The API accepts the following input parameters:


- **`prompt`** (`string`, _required_):
  The text prompt to guide video generation.
  - Examples: "A confident woman strides toward the camera down a sun-drenched, empty street. Her vibrant summer dress, a flowing emerald green with delicate white floral embroidery, billows slightly in the gentle breeze.  She carries a stylish, woven straw bag, its natural tan contrasting beautifully with the dress. The dress's fabric shimmers subtly, catching the light. The white embroidery is intricate, each tiny flower meticulously detailed.  Her expression is focused, yet relaxed, radiating self-assuredness. Her auburn hair, partially pulled back in a loose braid, catches the sunlight, creating warm highlights. The street itself is paved with warm, grey cobblestones, reflecting the bright sun. The mood is optimistic and serene, emphasizing the woman's independence and carefree spirit. High resolution 4k"

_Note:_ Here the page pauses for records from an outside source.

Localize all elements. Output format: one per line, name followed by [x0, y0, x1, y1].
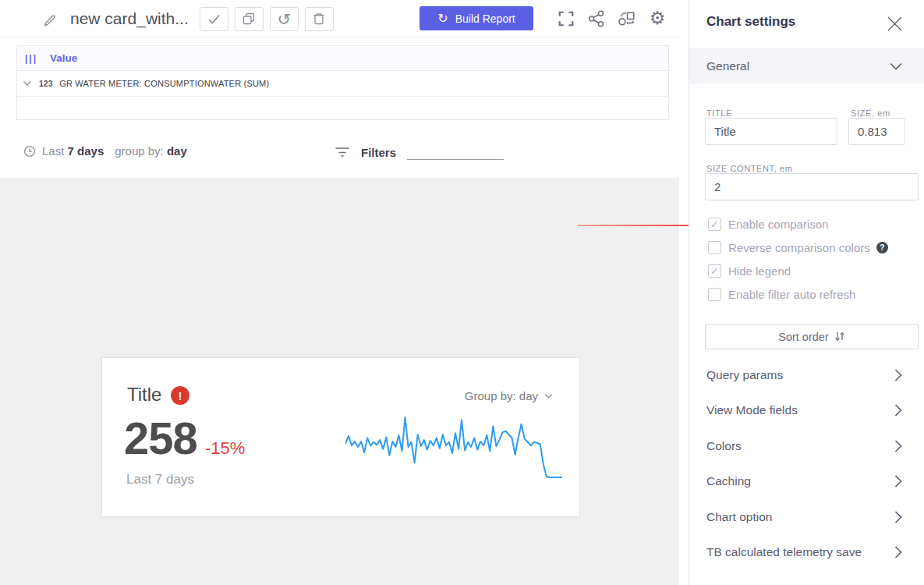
settings-gear-icon[interactable]: ⚙ [647, 9, 667, 29]
filters-control: Filters [335, 144, 504, 160]
apply-button[interactable] [200, 7, 228, 31]
sparkline [345, 408, 562, 486]
sort-order-label: Sort order [778, 331, 828, 343]
close-icon[interactable] [885, 14, 904, 33]
sort-updown-icon [834, 331, 845, 342]
filters-input[interactable] [407, 144, 504, 160]
table-row[interactable]: 123 GR WATER METER: CONSUMPTIONWATER (SU… [17, 71, 668, 97]
section-chart-option[interactable]: Chart option [689, 499, 924, 535]
undo-button[interactable]: ↺ [270, 7, 299, 31]
share-icon[interactable] [586, 9, 607, 29]
delete-button[interactable] [305, 7, 334, 31]
section-view-mode-fields[interactable]: View Mode fields [689, 393, 924, 429]
group-prefix: group by: [115, 144, 164, 158]
section-caching[interactable]: Caching [689, 464, 924, 500]
chevron-down-icon[interactable] [23, 80, 32, 87]
fullscreen-icon[interactable] [556, 9, 576, 29]
check-icon [207, 13, 221, 25]
copy-icon [242, 12, 256, 26]
checkbox-icon: ✓ [708, 264, 721, 278]
title-field-input[interactable] [705, 118, 837, 145]
trash-icon [312, 12, 326, 26]
datasource-label: GR WATER METER: CONSUMPTIONWATER (SUM) [59, 79, 269, 88]
dashboard-canvas: Title ! Group by: day 258 -15% Last 7 da… [0, 178, 679, 585]
top-icon-group: ⚙ [546, 9, 667, 29]
card-value: 258 [124, 416, 197, 461]
filters-label: Filters [361, 146, 396, 159]
section-tb-calculated-telemetry-save[interactable]: TB calculated telemetry save [689, 535, 924, 571]
size-field-input[interactable] [848, 118, 905, 145]
checkbox-label: Reverse comparison colors [728, 241, 870, 254]
section-general[interactable]: General [689, 48, 924, 83]
checkbox-label: Hide legend [728, 264, 791, 278]
time-range-control[interactable]: Last 7 days group by: day [23, 144, 187, 158]
checkbox-label: Enable filter auto refresh [728, 288, 855, 301]
card-title: Title [127, 384, 161, 406]
build-report-button[interactable]: ↻ Build Report [420, 6, 533, 30]
group-value: day [167, 144, 187, 158]
time-value: 7 days [68, 144, 104, 158]
section-query-params[interactable]: Query params [689, 357, 924, 393]
toolbar-divider [0, 37, 679, 37]
table-header-label: Value [50, 52, 77, 64]
chevron-right-icon [894, 511, 902, 523]
title-field-label: TITLE [706, 108, 732, 118]
filter-icon [335, 146, 349, 158]
chevron-down-icon [544, 393, 553, 399]
sparkline-path [345, 417, 562, 477]
table-empty-row [17, 97, 668, 119]
section-colors[interactable]: Colors [689, 428, 924, 464]
annotation-arrow [577, 219, 702, 232]
main-area: new card_with... ↺ ↻ Build Report [0, 0, 679, 585]
checkbox-hide-legend[interactable]: ✓ Hide legend [708, 262, 791, 279]
collapsed-sections: Query params View Mode fields Colors Cac… [689, 357, 924, 570]
size-field-label: SIZE, em [851, 108, 890, 118]
chevron-right-icon [894, 369, 902, 381]
checkbox-reverse-comparison-colors[interactable]: ✓ Reverse comparison colors ? [708, 239, 888, 256]
card-groupby-dropdown[interactable]: Group by: day [465, 389, 553, 402]
clock-icon [23, 145, 36, 158]
sort-order-button[interactable]: Sort order [705, 324, 919, 349]
card-groupby-label: Group by: day [465, 389, 538, 402]
card-period: Last 7 days [126, 472, 194, 488]
chevron-right-icon [894, 546, 902, 558]
datasource-table: ||| Value 123 GR WATER METER: CONSUMPTIO… [16, 45, 669, 120]
numeric-type-badge: 123 [39, 80, 53, 88]
widget-card: Title ! Group by: day 258 -15% Last 7 da… [101, 357, 580, 517]
size-content-field-input[interactable] [705, 173, 919, 200]
table-header-row[interactable]: ||| Value [17, 46, 668, 71]
section-general-label: General [706, 59, 749, 73]
checkbox-enable-comparison[interactable]: ✓ Enable comparison [708, 215, 828, 232]
checkbox-enable-filter-auto-refresh[interactable]: ✓ Enable filter auto refresh [708, 285, 855, 303]
checkbox-icon: ✓ [708, 218, 721, 231]
chevron-right-icon [894, 404, 902, 417]
card-delta: -15% [205, 438, 245, 459]
time-prefix: Last [42, 144, 64, 158]
duplicate-button[interactable] [235, 7, 264, 31]
replace-widget-icon[interactable] [617, 9, 637, 29]
chevron-right-icon [894, 440, 902, 452]
checkbox-icon: ✓ [708, 241, 721, 254]
size-content-field-label: SIZE CONTENT, em [706, 164, 792, 173]
drag-handle-icon[interactable]: ||| [25, 53, 37, 64]
warning-icon: ! [171, 386, 189, 405]
filter-bar: Last 7 days group by: day Filters [0, 140, 679, 167]
checkbox-label: Enable comparison [728, 218, 828, 231]
undo-icon: ↺ [277, 11, 291, 27]
chevron-down-icon [890, 62, 902, 70]
help-icon[interactable]: ? [876, 242, 888, 254]
chevron-right-icon [894, 475, 902, 488]
panel-title: Chart settings [706, 14, 795, 30]
chart-settings-panel: Chart settings General TITLE SIZE, em SI… [689, 0, 924, 585]
checkbox-icon: ✓ [708, 288, 721, 301]
refresh-icon: ↻ [437, 12, 448, 25]
edit-pencil-icon[interactable] [43, 12, 58, 27]
widget-title: new card_with... [70, 9, 189, 28]
toolbar-left: new card_with... ↺ [43, 5, 340, 32]
build-report-label: Build Report [455, 12, 515, 25]
toolbar-right: ↻ Build Report ⚙ [420, 6, 667, 30]
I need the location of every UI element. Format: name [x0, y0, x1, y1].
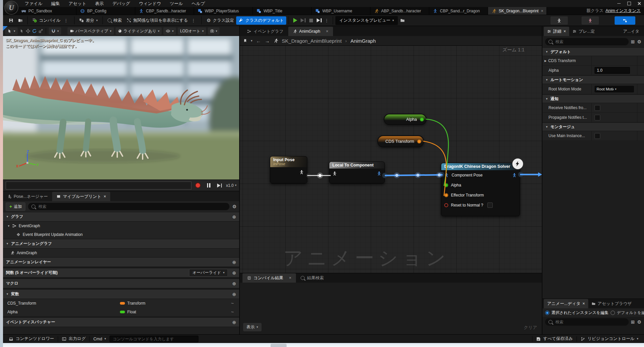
add-button[interactable]: + 追加 — [6, 203, 25, 211]
section-animation-graphs[interactable]: ▼ アニメーショングラフ — [3, 239, 239, 249]
alpha-pin-icon[interactable] — [444, 183, 448, 187]
close-tab-icon[interactable]: × — [541, 9, 543, 13]
menu-asset[interactable]: アセット — [64, 0, 91, 7]
tab-pc-sandbox[interactable]: PC_Sandbox — [18, 7, 76, 15]
tab-anim-preview-editor[interactable]: アニメー...ディタ × — [544, 299, 588, 308]
effector-transform-pin-icon[interactable] — [444, 193, 448, 197]
list-item-event-update-animation[interactable]: Event Blueprint Update Animation — [3, 230, 239, 239]
tab-cbp-sandbox-character[interactable]: CBP_Sandb...haracter — [135, 7, 194, 15]
tab-wbp-playerstatus[interactable]: WBP_PlayerStatus — [194, 7, 253, 15]
section-event-dispatchers[interactable]: イベントディスパッチャー ⊕ — [3, 317, 239, 327]
breadcrumb-root[interactable]: SK_Dragon_AnimBlueprint — [282, 38, 342, 44]
close-tab-icon[interactable]: × — [104, 194, 106, 199]
anim-preview-search-input[interactable] — [555, 319, 625, 325]
tab-asset-editor[interactable]: ア...イタ — [620, 27, 643, 36]
record-button[interactable] — [194, 182, 202, 190]
component-pose-pin-icon[interactable] — [444, 173, 449, 178]
expand-icon[interactable]: ▶ — [544, 59, 546, 62]
root-motion-mode-dropdown[interactable]: Root Motion from M ▾ — [595, 86, 634, 92]
maximize-button[interactable] — [624, 0, 634, 7]
add-graph-icon[interactable]: ⊕ — [232, 214, 236, 220]
use-main-instance-checkbox[interactable] — [595, 133, 600, 139]
menu-edit[interactable]: 編集 — [47, 0, 64, 7]
receive-notifies-checkbox[interactable] — [595, 105, 600, 111]
reset-to-normal-checkbox[interactable] — [487, 203, 493, 208]
close-tab-icon[interactable]: × — [564, 29, 566, 34]
row-use-main-instance[interactable]: Use Main Instance... — [542, 131, 644, 141]
parent-class-link[interactable]: Animインスタンス — [606, 8, 641, 14]
class-defaults-button[interactable]: クラスのデフォルト — [236, 16, 286, 25]
menu-help[interactable]: ヘルプ — [187, 0, 209, 7]
screenshot-dropdown[interactable]: ▾ — [208, 27, 220, 35]
section-functions[interactable]: 関数 (5 オーバーライド可能) オーバーライド ▾ ⊕ — [3, 268, 239, 278]
my-blueprint-search[interactable] — [28, 203, 229, 210]
close-tab-icon[interactable]: × — [289, 276, 291, 280]
node-alpha-getter[interactable]: Alpha — [384, 114, 427, 125]
gear-icon[interactable]: ⚙ — [637, 39, 641, 44]
list-item-animgraph[interactable]: AnimGraph — [3, 249, 239, 257]
scale-tool-icon[interactable] — [38, 29, 43, 33]
preview-instance-dropdown[interactable]: インスタンスをプレビュー ▾ — [335, 16, 398, 25]
anim-preview-search[interactable] — [545, 318, 629, 326]
grid-view-icon[interactable]: ⊞ — [631, 39, 635, 44]
list-item-eventgraph[interactable]: ▼ EventGraph — [3, 222, 239, 230]
section-graphs[interactable]: ▼ グラフ ⊕ — [3, 212, 239, 222]
close-tab-icon[interactable]: × — [326, 29, 328, 34]
preview-viewport[interactable]: SK_Dragon_AnimBlueprint_C のプレビュー中。 このモード… — [3, 36, 239, 180]
tab-my-blueprint[interactable]: マイブループリント × — [52, 192, 110, 201]
save-status-button[interactable]: すべて保存済み — [532, 335, 577, 343]
row-root-motion-mode[interactable]: Root Motion Mode Root Motion from M ▾ — [542, 84, 644, 94]
add-function-icon[interactable]: ⊕ — [232, 270, 236, 276]
console-command-input[interactable] — [110, 336, 198, 342]
node-input-pose[interactable]: Input Pose InPose — [270, 156, 307, 184]
compile-button[interactable]: コンパイル ⋮ — [30, 16, 72, 25]
row-cds-transform[interactable]: ▶CDS Transform — [542, 56, 644, 66]
blueprint-mode-button[interactable] — [615, 16, 635, 25]
timeline-scrubber[interactable] — [6, 182, 191, 190]
browse-asset-button[interactable] — [16, 17, 25, 24]
bookmark-caret-icon[interactable]: ▾ — [251, 39, 253, 42]
show-filter-dropdown[interactable]: 表示 ▾ — [243, 323, 262, 331]
tab-sk-dragon-blueprint[interactable]: SK_Dragon...Blueprint × — [488, 7, 547, 15]
propagate-notifies-checkbox[interactable] — [595, 115, 600, 120]
pin-alpha-output[interactable] — [420, 117, 424, 121]
pin-cds-transform-output[interactable] — [417, 139, 421, 143]
play-button[interactable] — [291, 16, 299, 24]
show-flags-dropdown[interactable]: ▾ — [163, 27, 176, 35]
skeleton-button[interactable] — [582, 16, 599, 25]
section-macros[interactable]: マクロ ⊕ — [3, 279, 239, 288]
find-button[interactable]: 検索 — [105, 16, 124, 25]
unreal-logo-icon[interactable]: U — [4, 1, 18, 15]
variable-visibility-icon[interactable]: ~ — [231, 309, 239, 315]
row-alpha[interactable]: Alpha — [542, 66, 644, 75]
snap-settings-dropdown[interactable]: ▾ — [49, 27, 61, 35]
node-cds-transform-getter[interactable]: CDS Transform — [377, 135, 424, 147]
add-event-dispatcher-icon[interactable]: ⊕ — [232, 320, 236, 325]
node-dragonik-solver[interactable]: DragonIK Chinese Dragon Solver Component… — [441, 163, 520, 216]
component-pose-out-pin-icon[interactable] — [512, 173, 517, 178]
play-options-icon[interactable]: ⋮ — [323, 18, 330, 23]
tab-cbp-sandbox-dragon[interactable]: CBP_Sand...r_Dragon — [429, 7, 488, 15]
class-settings-button[interactable]: ⚙ クラス設定 — [204, 16, 236, 25]
forward-icon[interactable]: → — [265, 38, 270, 44]
variable-visibility-icon[interactable]: ~ — [231, 301, 239, 306]
node-local-to-component[interactable]: Local To Component — [329, 161, 385, 184]
preview-mesh-button[interactable] — [550, 16, 568, 25]
edit-defaults-radio[interactable] — [611, 311, 615, 315]
tab-animgraph[interactable]: AnimGraph × — [288, 27, 333, 36]
output-log-button[interactable]: 出力ログ — [58, 335, 90, 343]
menu-debug[interactable]: デバッグ — [108, 0, 134, 7]
hide-unrelated-button[interactable]: 無関係な項目を非表示にする ⋮ — [124, 16, 199, 25]
section-montage[interactable]: ▼ モンタージュ — [542, 122, 644, 131]
revision-control-dropdown[interactable]: リビジョンコントロール ▾ — [577, 335, 642, 343]
minimize-button[interactable] — [614, 0, 624, 7]
tab-event-graph[interactable]: イベントグラフ — [243, 27, 288, 36]
override-dropdown[interactable]: オーバーライド ▾ — [189, 269, 228, 277]
section-variables[interactable]: ▼ 変数 ⊕ — [3, 289, 239, 299]
breadcrumb-current[interactable]: AnimGraph — [350, 38, 376, 44]
tab-wbp-username[interactable]: WBP_Username — [312, 7, 370, 15]
stop-button[interactable] — [307, 16, 315, 24]
details-search-input[interactable] — [555, 39, 625, 44]
menu-view[interactable]: 表示 — [91, 0, 108, 7]
add-macro-icon[interactable]: ⊕ — [232, 281, 236, 286]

- **`negative_prompt`** (`string`, _optional_):
  Negative prompt for video generation. Default value: `"letterboxing, borders, black bars, bright colors, overexposed, static, blurred details, subtitles, style, artwork, painting, picture, still, overall gray, worst quality, low quality, JPEG compression residue, ugly, incomplete, extra fingers, poorly drawn hands, poorly drawn faces, deformed, disfigured, malformed limbs, fused fingers, still picture, cluttered background, three legs, many people in the background, walking backwards"`
  - Default: `"letterboxing, borders, black bars, bright colors, overexposed, static, blurred details, subtitles, style, artwork, painting, picture, still, overall gray, worst quality, low quality, JPEG compression residue, ugly, incomplete, extra fingers, poorly drawn hands, poorly drawn faces, deformed, disfigured, malformed limbs, fused fingers, still picture, cluttered background, three legs, many people in the background, walking backwards"`
  - Examples: "letterboxing, borders, black bars, bright colors, overexposed, static, blurred details, subtitles, style, artwork, painting, picture, still, overall gray, worst quality, low quality, JPEG compression residue, ugly, incomplete, extra fingers, poorly drawn hands, poorly drawn faces, deformed, disfigured, malformed limbs, fused fingers, still picture, cluttered background, three legs, many people in the background, walking backwards"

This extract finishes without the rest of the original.